(Beginning of Records provided)

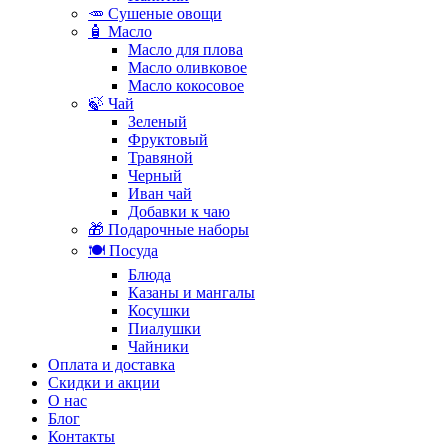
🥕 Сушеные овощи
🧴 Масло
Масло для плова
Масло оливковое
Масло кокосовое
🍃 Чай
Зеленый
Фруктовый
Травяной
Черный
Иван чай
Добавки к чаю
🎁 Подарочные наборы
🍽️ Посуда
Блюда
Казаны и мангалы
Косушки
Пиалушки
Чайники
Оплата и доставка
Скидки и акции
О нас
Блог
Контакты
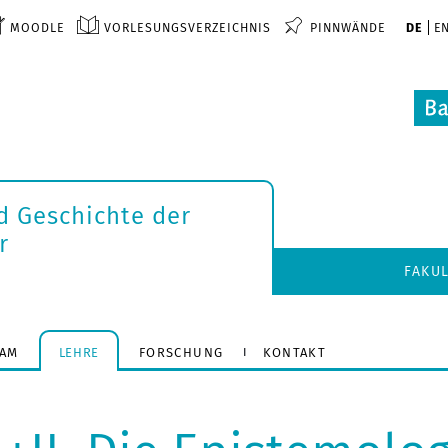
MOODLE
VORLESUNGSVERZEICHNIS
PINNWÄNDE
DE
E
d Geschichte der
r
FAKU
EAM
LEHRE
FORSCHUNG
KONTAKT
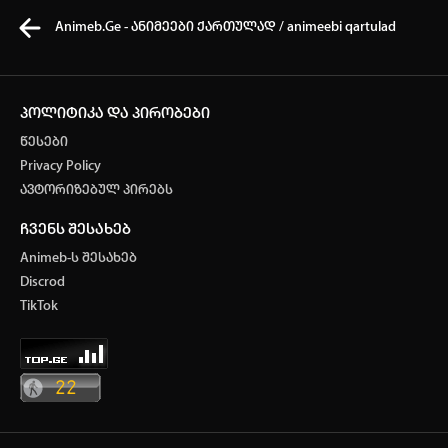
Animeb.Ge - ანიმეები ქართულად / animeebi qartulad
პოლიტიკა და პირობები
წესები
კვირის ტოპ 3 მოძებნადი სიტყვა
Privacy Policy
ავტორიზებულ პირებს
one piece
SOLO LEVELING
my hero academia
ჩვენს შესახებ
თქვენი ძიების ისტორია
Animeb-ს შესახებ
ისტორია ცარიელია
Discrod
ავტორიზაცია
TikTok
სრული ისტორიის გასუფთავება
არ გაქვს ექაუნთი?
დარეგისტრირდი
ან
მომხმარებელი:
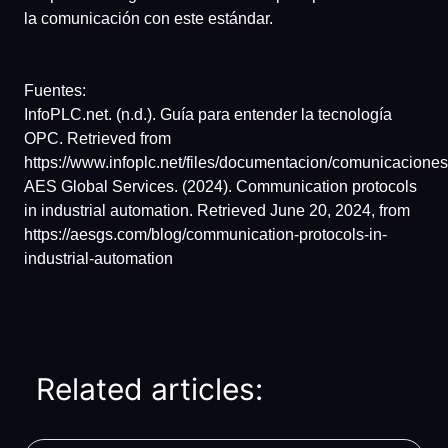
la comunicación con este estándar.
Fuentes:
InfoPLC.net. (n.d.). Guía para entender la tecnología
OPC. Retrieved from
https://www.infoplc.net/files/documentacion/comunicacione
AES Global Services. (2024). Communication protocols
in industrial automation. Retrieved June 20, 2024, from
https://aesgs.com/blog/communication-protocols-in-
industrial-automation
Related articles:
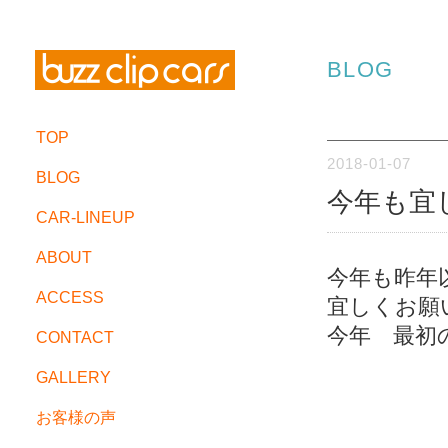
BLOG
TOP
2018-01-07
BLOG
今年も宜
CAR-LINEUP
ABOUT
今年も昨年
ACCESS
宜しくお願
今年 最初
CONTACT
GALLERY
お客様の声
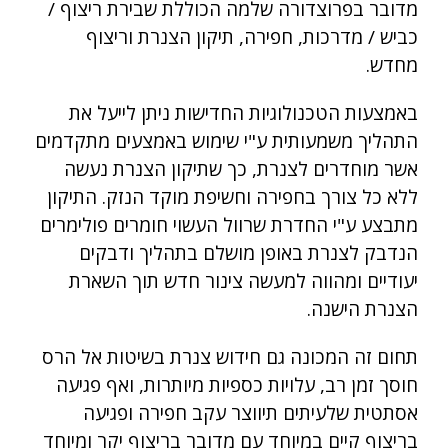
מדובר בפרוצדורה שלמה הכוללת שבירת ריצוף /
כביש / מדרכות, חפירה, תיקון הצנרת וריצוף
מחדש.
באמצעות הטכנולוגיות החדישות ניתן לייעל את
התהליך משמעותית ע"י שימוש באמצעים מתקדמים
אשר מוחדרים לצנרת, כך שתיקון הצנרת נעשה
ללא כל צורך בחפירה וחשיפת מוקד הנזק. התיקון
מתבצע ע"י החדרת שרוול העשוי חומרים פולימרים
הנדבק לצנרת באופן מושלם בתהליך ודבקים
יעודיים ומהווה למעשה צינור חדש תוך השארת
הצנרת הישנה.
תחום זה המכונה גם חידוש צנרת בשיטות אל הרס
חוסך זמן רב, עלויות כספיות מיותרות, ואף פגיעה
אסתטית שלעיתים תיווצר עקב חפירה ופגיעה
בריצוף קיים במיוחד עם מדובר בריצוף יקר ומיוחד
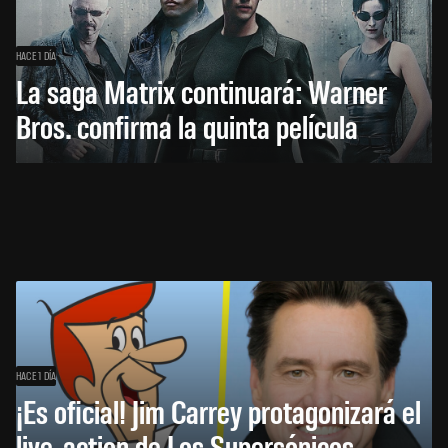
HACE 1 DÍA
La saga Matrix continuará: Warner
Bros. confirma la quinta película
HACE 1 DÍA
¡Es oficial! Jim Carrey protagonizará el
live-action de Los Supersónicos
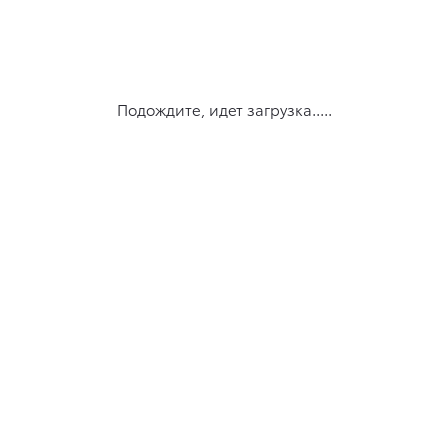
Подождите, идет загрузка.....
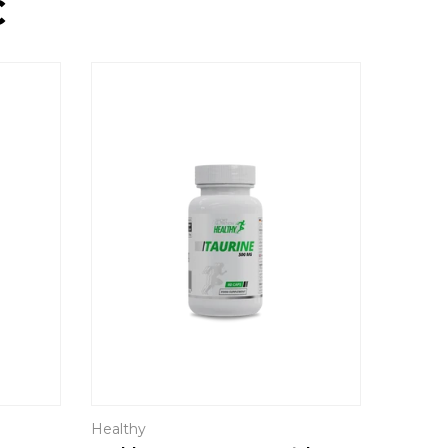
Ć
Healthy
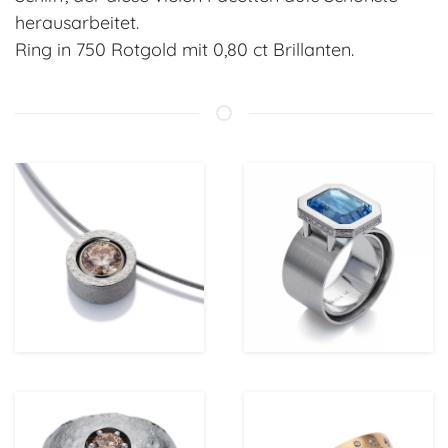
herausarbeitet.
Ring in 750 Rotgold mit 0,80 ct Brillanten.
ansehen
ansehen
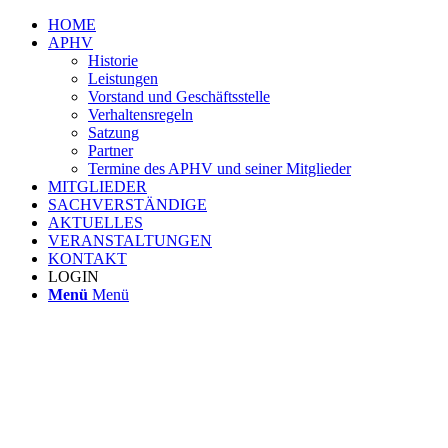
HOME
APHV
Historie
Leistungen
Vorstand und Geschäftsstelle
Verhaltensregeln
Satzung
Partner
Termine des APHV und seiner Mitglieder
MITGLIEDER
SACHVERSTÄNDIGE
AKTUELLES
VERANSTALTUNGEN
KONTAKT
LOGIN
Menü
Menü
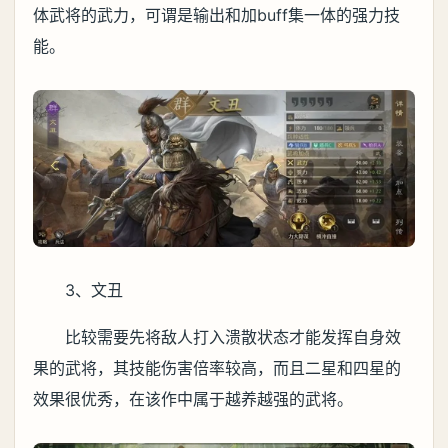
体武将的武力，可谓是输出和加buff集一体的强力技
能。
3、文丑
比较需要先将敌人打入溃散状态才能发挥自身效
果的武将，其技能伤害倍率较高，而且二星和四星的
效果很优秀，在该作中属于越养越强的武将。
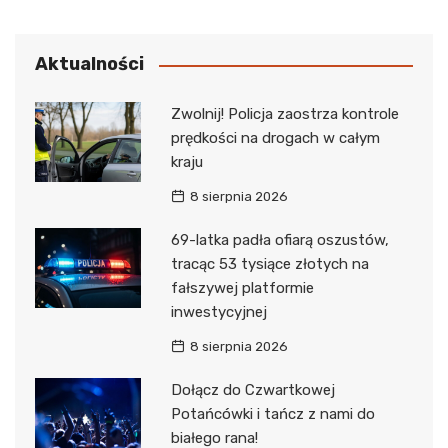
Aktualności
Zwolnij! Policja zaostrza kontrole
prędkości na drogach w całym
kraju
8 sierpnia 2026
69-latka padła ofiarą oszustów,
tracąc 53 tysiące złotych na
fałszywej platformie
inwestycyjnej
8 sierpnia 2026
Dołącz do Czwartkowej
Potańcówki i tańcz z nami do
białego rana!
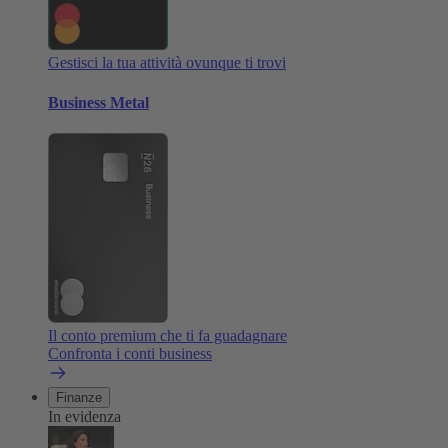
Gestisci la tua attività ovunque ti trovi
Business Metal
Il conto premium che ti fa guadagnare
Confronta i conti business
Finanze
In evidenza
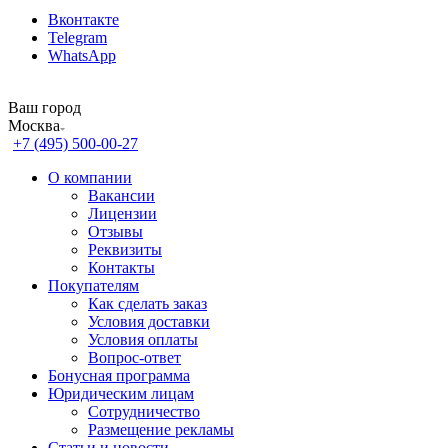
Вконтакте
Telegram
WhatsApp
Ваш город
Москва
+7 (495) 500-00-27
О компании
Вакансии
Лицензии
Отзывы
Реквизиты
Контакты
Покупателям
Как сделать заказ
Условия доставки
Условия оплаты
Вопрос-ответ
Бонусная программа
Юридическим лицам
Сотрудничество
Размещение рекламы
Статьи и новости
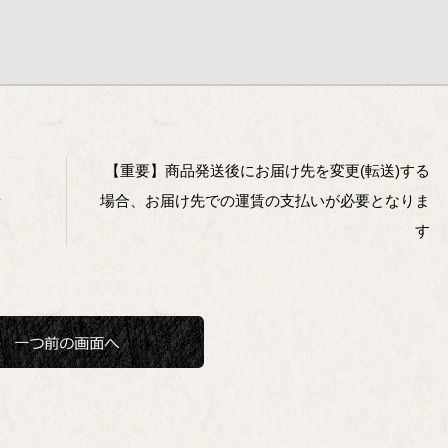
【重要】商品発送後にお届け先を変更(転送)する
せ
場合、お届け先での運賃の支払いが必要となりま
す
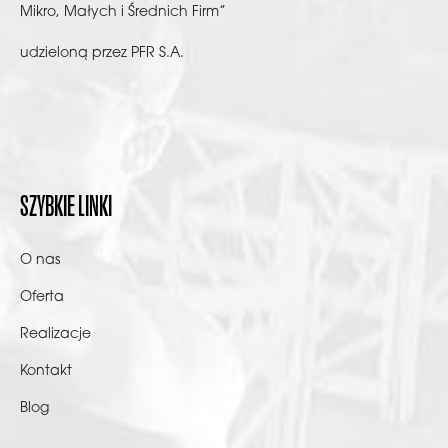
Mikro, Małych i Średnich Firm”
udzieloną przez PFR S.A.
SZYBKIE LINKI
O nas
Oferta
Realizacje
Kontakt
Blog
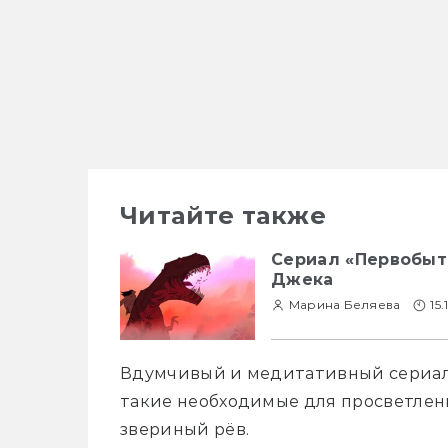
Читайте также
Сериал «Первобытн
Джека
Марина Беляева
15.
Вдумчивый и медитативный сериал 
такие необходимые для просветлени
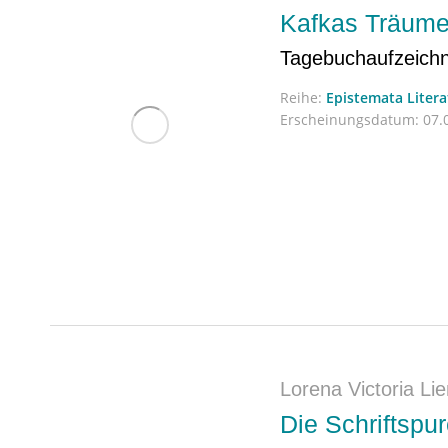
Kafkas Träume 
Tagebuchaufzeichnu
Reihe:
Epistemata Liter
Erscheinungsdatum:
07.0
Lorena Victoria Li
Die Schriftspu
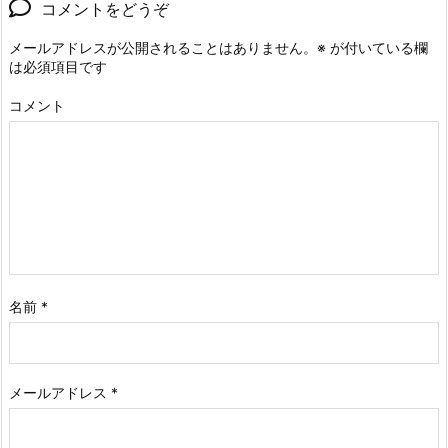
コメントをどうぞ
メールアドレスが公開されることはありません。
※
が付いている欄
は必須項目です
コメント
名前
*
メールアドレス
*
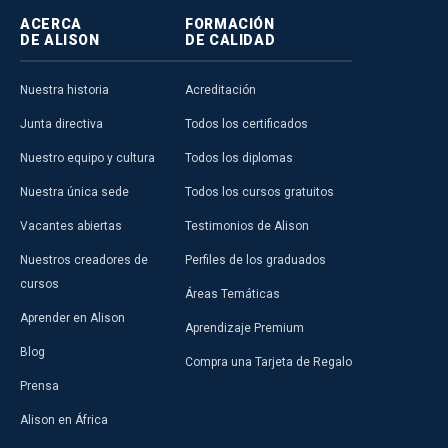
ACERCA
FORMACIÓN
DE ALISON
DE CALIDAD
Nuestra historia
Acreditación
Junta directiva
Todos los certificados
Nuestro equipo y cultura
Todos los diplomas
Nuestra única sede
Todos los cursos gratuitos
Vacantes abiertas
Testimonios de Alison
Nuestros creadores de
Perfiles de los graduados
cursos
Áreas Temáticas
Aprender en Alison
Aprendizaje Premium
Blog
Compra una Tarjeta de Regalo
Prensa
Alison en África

(End of Records provided)

Your goal
The required answer is the line with "Aprender en Alison" plus every line after it to the end of the entries above, transcribed exactly.

Solution for this task
Aprender en Alison
Aprendizaje Premium
Blog
Compra una Tarjeta de Regalo
Prensa
Alison en África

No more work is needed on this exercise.